Beritabanten.com – Kementerian Komunikasi dan Digital (Komdigi) berencana memanggil manajemen TikTok dan Meta terkait kerusuhan yang terjadi saat aksi unjuk rasa di depan Gedung DPR RI pada 25 Agustus 2025.
Langkah ini diambil karena pemerintah menilai penyebaran konten provokatif di media sosial turut memperburuk situasi di lapangan.
Wakil Menteri Komunikasi dan Digital (Wamenkomdigi), Angga Raka Prabowo, menjelaskan bahwa pihaknya telah menghubungi TikTok Asia Pasifik serta TikTok Indonesia.
Selain itu, komunikasi dengan Meta Indonesia juga sudah dilakukan untuk membicarakan fenomena konten digital yang mudah dikonsumsi publik.
“Saya sudah hubungi Head TikTok Asia Pacific, saya minta mereka datang ke Jakarta untuk berdiskusi,” ungkap Angga kepada wartawan, Rabu (27/8/2025).

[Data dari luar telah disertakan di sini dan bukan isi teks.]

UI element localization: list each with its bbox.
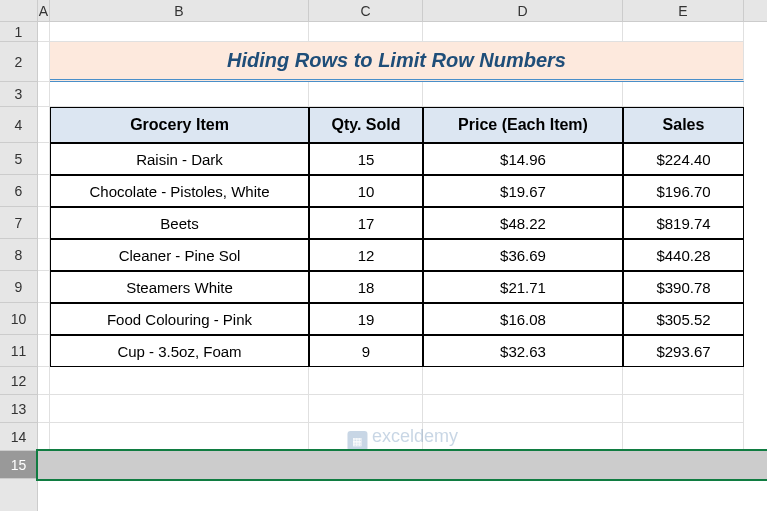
row-header-6[interactable]: 6 [0, 175, 37, 207]
title-cell[interactable]: Hiding Rows to Limit Row Numbers [50, 42, 744, 82]
cell-e1[interactable] [623, 22, 744, 42]
header-qty[interactable]: Qty. Sold [309, 107, 423, 143]
select-all-corner[interactable] [0, 0, 37, 22]
row-header-3[interactable]: 3 [0, 82, 37, 107]
cell-b1[interactable] [50, 22, 309, 42]
cell-e14[interactable] [623, 423, 744, 451]
cell-sales[interactable]: $390.78 [623, 271, 744, 303]
cell-d3[interactable] [423, 82, 623, 107]
column-headers-row: A B C D E [38, 0, 767, 22]
cell-price[interactable]: $36.69 [423, 239, 623, 271]
cell-qty[interactable]: 15 [309, 143, 423, 175]
col-header-e[interactable]: E [623, 0, 744, 21]
row-header-11[interactable]: 11 [0, 335, 37, 367]
col-header-c[interactable]: C [309, 0, 423, 21]
cell-e12[interactable] [623, 367, 744, 395]
cell-b3[interactable] [50, 82, 309, 107]
cell-blank[interactable] [38, 239, 50, 271]
cell-d1[interactable] [423, 22, 623, 42]
cell-item[interactable]: Food Colouring - Pink [50, 303, 309, 335]
cell-item[interactable]: Chocolate - Pistoles, White [50, 175, 309, 207]
cell-b12[interactable] [50, 367, 309, 395]
cell-price[interactable]: $16.08 [423, 303, 623, 335]
cell-blank[interactable] [38, 207, 50, 239]
header-price[interactable]: Price (Each Item) [423, 107, 623, 143]
row-headers-column: 1 2 3 4 5 6 7 8 9 10 11 12 13 14 15 [0, 0, 38, 511]
row-header-5[interactable]: 5 [0, 143, 37, 175]
cell-blank[interactable] [38, 143, 50, 175]
cell-e15[interactable] [623, 451, 744, 479]
cell-price[interactable]: $19.67 [423, 175, 623, 207]
col-header-b[interactable]: B [50, 0, 309, 21]
grid-body[interactable]: Hiding Rows to Limit Row Numbers Grocery… [38, 22, 767, 511]
cell-qty[interactable]: 19 [309, 303, 423, 335]
cell-item[interactable]: Cleaner - Pine Sol [50, 239, 309, 271]
cell-a15[interactable] [38, 451, 50, 479]
cell-a3[interactable] [38, 82, 50, 107]
cell-blank[interactable] [38, 271, 50, 303]
table-row: Beets17$48.22$819.74 [38, 207, 767, 239]
header-sales[interactable]: Sales [623, 107, 744, 143]
cell-c1[interactable] [309, 22, 423, 42]
cell-a14[interactable] [38, 423, 50, 451]
row-header-15[interactable]: 15 [0, 451, 37, 479]
grid-row-15-selected[interactable] [38, 451, 767, 479]
header-item[interactable]: Grocery Item [50, 107, 309, 143]
cell-item[interactable]: Raisin - Dark [50, 143, 309, 175]
cell-price[interactable]: $48.22 [423, 207, 623, 239]
cell-price[interactable]: $21.71 [423, 271, 623, 303]
row-header-13[interactable]: 13 [0, 395, 37, 423]
cell-qty[interactable]: 10 [309, 175, 423, 207]
row-header-1[interactable]: 1 [0, 22, 37, 42]
cell-b13[interactable] [50, 395, 309, 423]
cell-item[interactable]: Cup - 3.5oz, Foam [50, 335, 309, 367]
row-header-7[interactable]: 7 [0, 207, 37, 239]
cell-sales[interactable]: $819.74 [623, 207, 744, 239]
row-header-9[interactable]: 9 [0, 271, 37, 303]
cell-sales[interactable]: $224.40 [623, 143, 744, 175]
cell-c3[interactable] [309, 82, 423, 107]
cell-blank[interactable] [38, 335, 50, 367]
cell-price[interactable]: $14.96 [423, 143, 623, 175]
grid-row-3 [38, 82, 767, 107]
col-header-d[interactable]: D [423, 0, 623, 21]
row-header-14[interactable]: 14 [0, 423, 37, 451]
cell-sales[interactable]: $440.28 [623, 239, 744, 271]
watermark-brand: exceldemy [372, 426, 458, 446]
cell-b15[interactable] [50, 451, 309, 479]
table-row: Chocolate - Pistoles, White10$19.67$196.… [38, 175, 767, 207]
cell-e13[interactable] [623, 395, 744, 423]
cell-c15[interactable] [309, 451, 423, 479]
cell-a4[interactable] [38, 107, 50, 143]
cell-blank[interactable] [38, 175, 50, 207]
cell-d15[interactable] [423, 451, 623, 479]
cell-qty[interactable]: 12 [309, 239, 423, 271]
cell-a13[interactable] [38, 395, 50, 423]
cell-item[interactable]: Beets [50, 207, 309, 239]
row-header-8[interactable]: 8 [0, 239, 37, 271]
cell-price[interactable]: $32.63 [423, 335, 623, 367]
cell-e3[interactable] [623, 82, 744, 107]
cell-b14[interactable] [50, 423, 309, 451]
table-header-row: Grocery Item Qty. Sold Price (Each Item)… [38, 107, 767, 143]
cell-qty[interactable]: 18 [309, 271, 423, 303]
cell-qty[interactable]: 17 [309, 207, 423, 239]
row-header-10[interactable]: 10 [0, 303, 37, 335]
cell-blank[interactable] [38, 303, 50, 335]
cell-sales[interactable]: $305.52 [623, 303, 744, 335]
cell-item[interactable]: Steamers White [50, 271, 309, 303]
cell-qty[interactable]: 9 [309, 335, 423, 367]
col-header-a[interactable]: A [38, 0, 50, 21]
row-header-12[interactable]: 12 [0, 367, 37, 395]
cell-sales[interactable]: $196.70 [623, 175, 744, 207]
cell-a12[interactable] [38, 367, 50, 395]
row-header-4[interactable]: 4 [0, 107, 37, 143]
cell-c12[interactable] [309, 367, 423, 395]
cell-a2[interactable] [38, 42, 50, 82]
cell-c13[interactable] [309, 395, 423, 423]
cell-a1[interactable] [38, 22, 50, 42]
cell-d12[interactable] [423, 367, 623, 395]
row-header-2[interactable]: 2 [0, 42, 37, 82]
cell-d13[interactable] [423, 395, 623, 423]
cell-sales[interactable]: $293.67 [623, 335, 744, 367]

Angga menambahkan, Komdigi juga berencana memanggil perwakilan platform X. Namun, rencana tersebut terhambat karena perusahaan itu tidak memiliki kantor di Indonesia.
“Seharusnya mereka patuh terhadap aturan hukum di Indonesia, mengingat infrastruktur yang digunakan ada di sini dan penggunanya mayoritas masyarakat Indonesia,” tegasnya. (Nbl)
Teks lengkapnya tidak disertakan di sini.